## EXERCISE REQUIREMENTS
From the first line to the last, transcribe the data exactly and skip the pictures.

** GIVEN RECORDS follows **

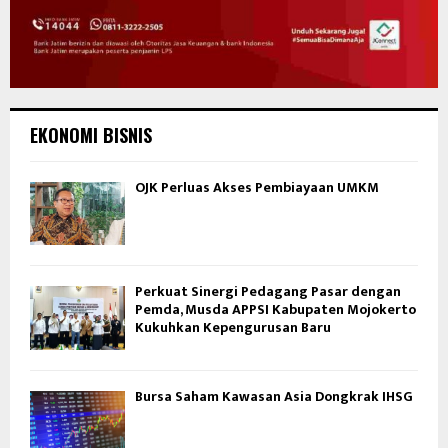
EKONOMI BISNIS
OJK Perluas Akses Pembiayaan UMKM
Perkuat Sinergi Pedagang Pasar dengan
Pemda, Musda APPSI Kabupaten Mojokerto
Kukuhkan Kepengurusan Baru
Bursa Saham Kawasan Asia Dongkrak IHSG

** End of GIVEN RECORDS **

## WORKED SOLUTION
EKONOMI BISNIS
OJK Perluas Akses Pembiayaan UMKM
Perkuat Sinergi Pedagang Pasar dengan
Pemda, Musda APPSI Kabupaten Mojokerto
Kukuhkan Kepengurusan Baru
Bursa Saham Kawasan Asia Dongkrak IHSG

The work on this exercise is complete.